Table 3—

Tips for talking about end-of-life care, prognosis and advance care planning

Initiating discussions about end-of-life care
 Frame this discussion as an important part of care for all patients with severe COPD
 Identify whether the patient or someone close to the patient has been seriously ill, whereby they were not able to make their own medical decisions, and use these situations to facilitate discussion
 Inquire as to whether a family member or other person should be present for the discussion
Discussing prognosis
 Use “ask-tell-ask” to ask if patients are willing to discuss prognosis, then deliver prognosis, and then confirm understanding
 Use numeric expressions of risk rather than qualitative statements
 Frame prognosis as referring to groups of people rather than individuals
 Explicitly discuss uncertainty in prognostication
Discussing advance care planning
 Frame as being important to “hope for the best and prepare for the worst”

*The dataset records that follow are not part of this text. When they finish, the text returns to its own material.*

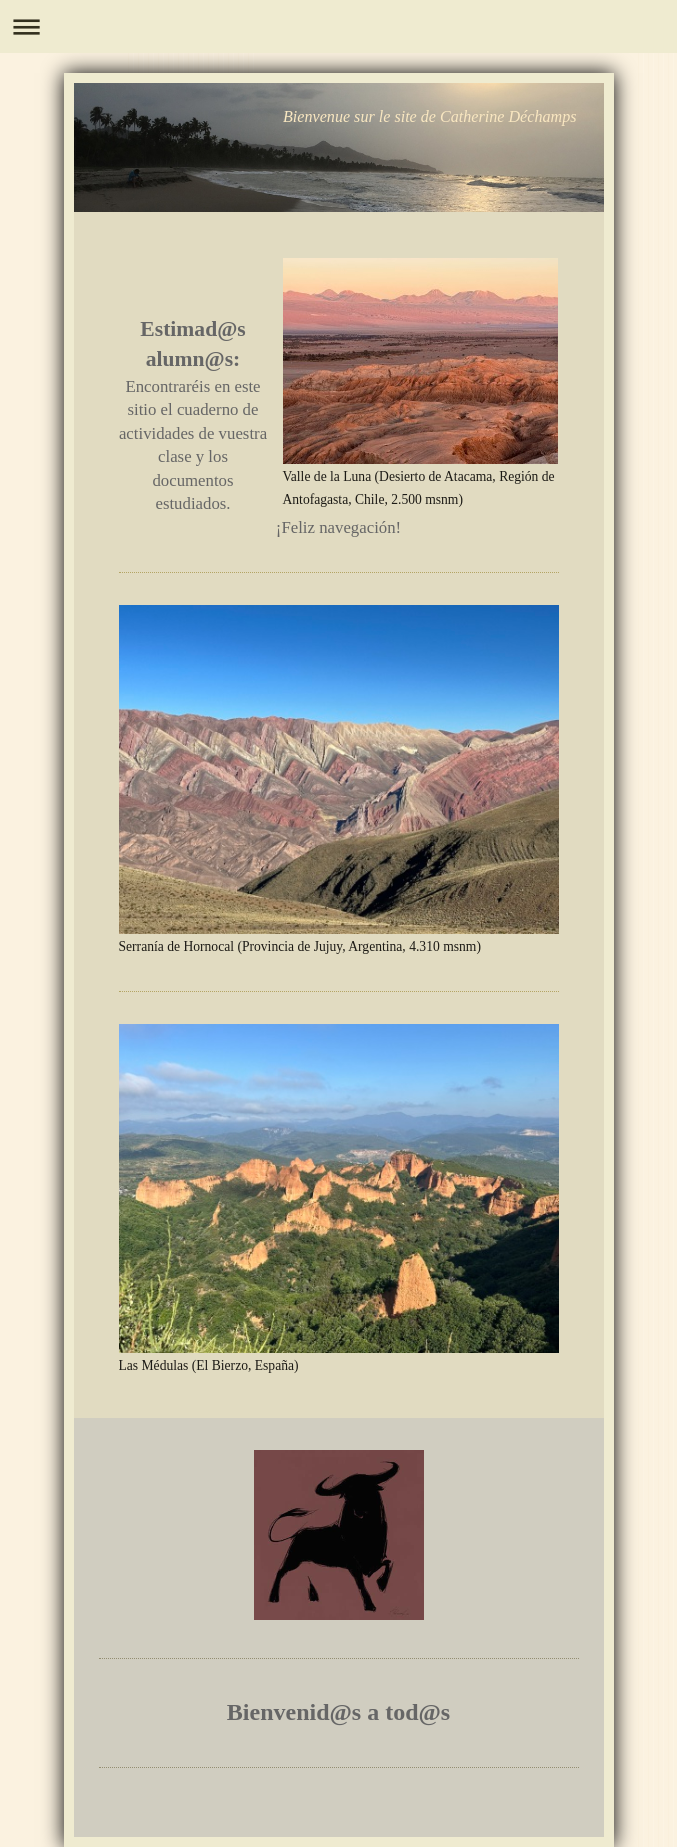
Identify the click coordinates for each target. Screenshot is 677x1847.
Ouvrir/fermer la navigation (338, 26)
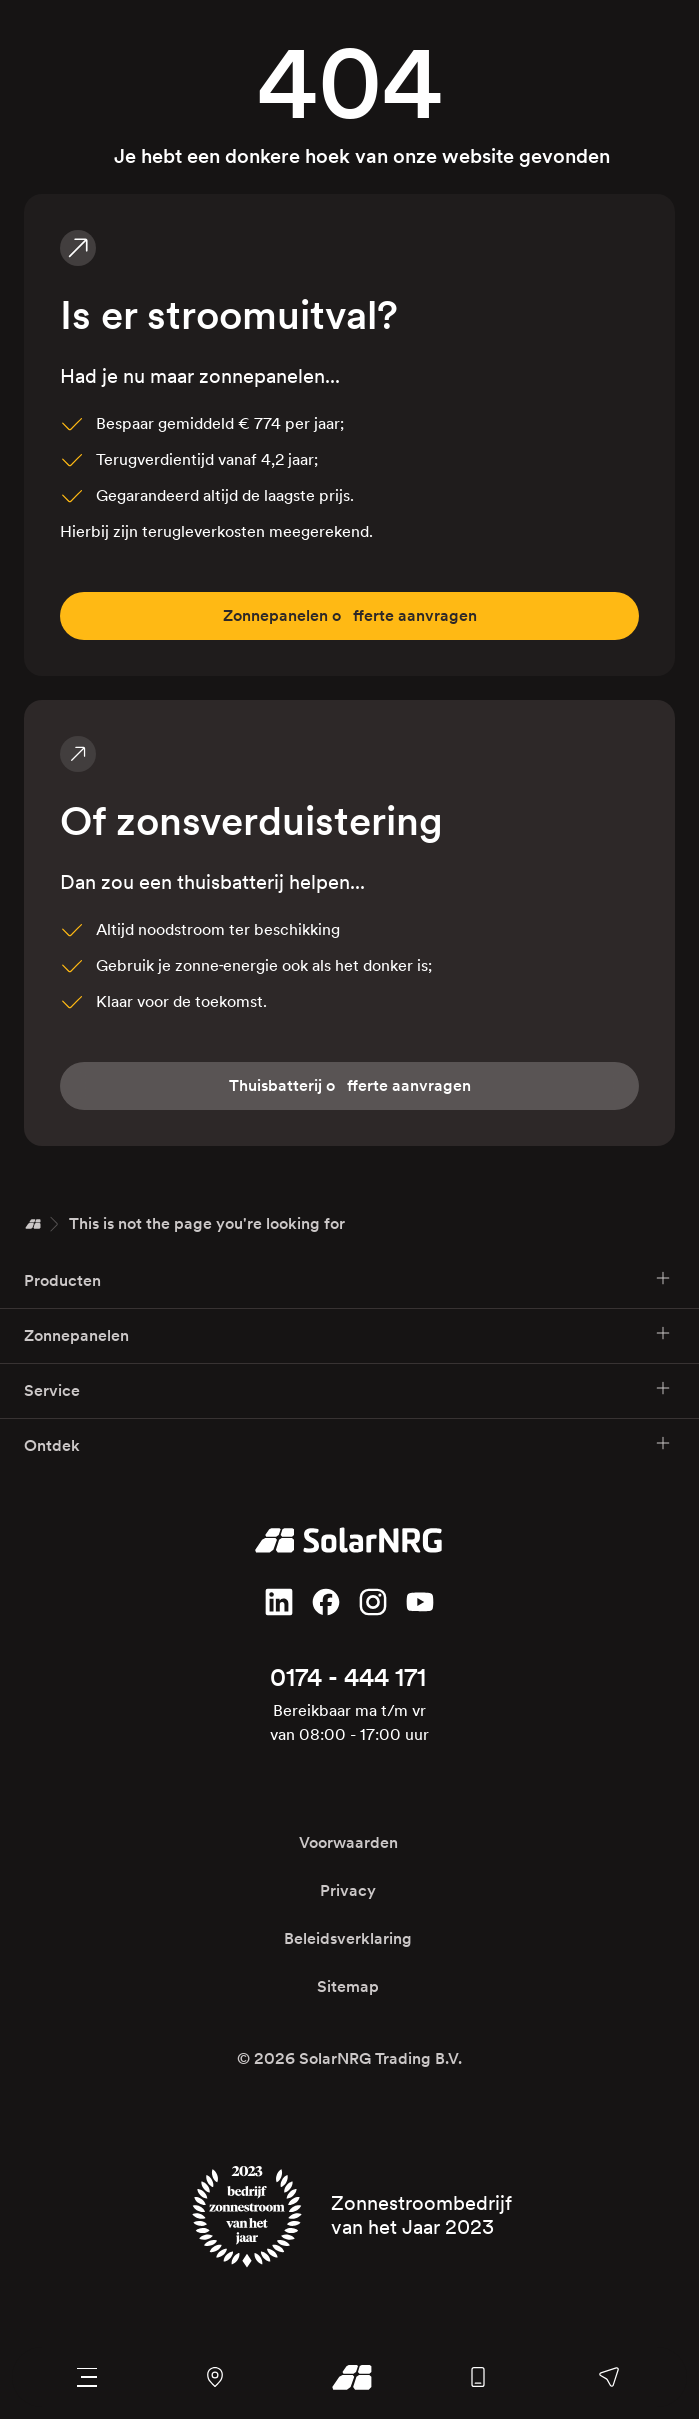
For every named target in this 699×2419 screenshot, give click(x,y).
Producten (348, 1279)
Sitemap (348, 1986)
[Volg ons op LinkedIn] (279, 1602)
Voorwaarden (348, 1842)
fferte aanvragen (350, 616)
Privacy (348, 1890)
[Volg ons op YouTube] (420, 1602)
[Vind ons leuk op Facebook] (326, 1602)
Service (348, 1389)
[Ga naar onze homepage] (346, 2377)
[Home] (33, 1224)
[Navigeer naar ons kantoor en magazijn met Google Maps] (214, 2377)
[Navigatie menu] (86, 2377)
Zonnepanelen (348, 1334)
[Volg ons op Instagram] (373, 1602)
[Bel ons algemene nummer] (477, 2377)
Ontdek (348, 1444)
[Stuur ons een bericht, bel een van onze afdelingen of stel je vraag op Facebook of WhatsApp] (609, 2377)
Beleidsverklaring (348, 1938)
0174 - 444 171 (348, 1677)
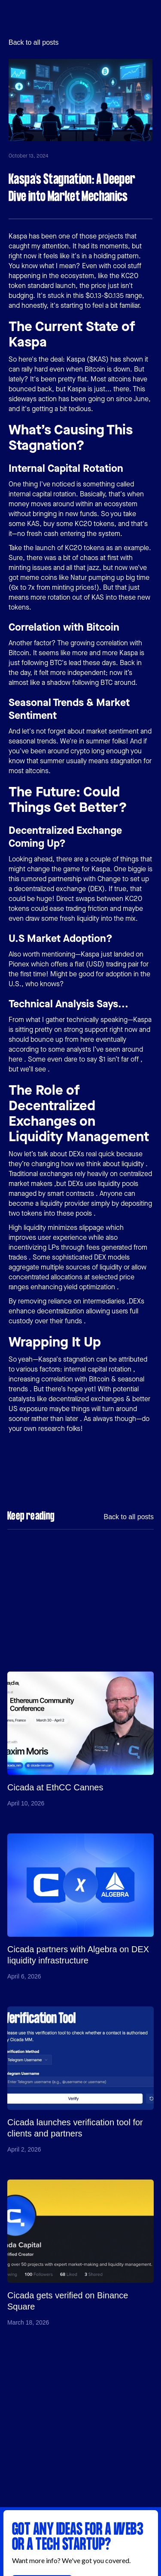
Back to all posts (34, 42)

 If appropriate, clarify that discussing advance care planning with the physician will not diminish the physician's focus on maximising the patient's survival
 Discuss particular importance of advance directives if patients have strong opinions about use of CPR, mechanical ventilation or other treatments
 Discuss importance of advance directives if patients have a preference for another person to make medical decisions for them if they are not able and, especially, if that preference does not match the default surrogate decision-maker according to local laws
 Identify whether there are specific health states that the patient would consider “worse than death”
 Explicitly discuss a commitment to nonabandonment
 Offer patients the opportunity to raise issues about their spirituality or religion that they would like their physicians to be aware of
  • COPD: chronic obstructive pulmonary disease; CPR: cardiopulmonary resuscitation.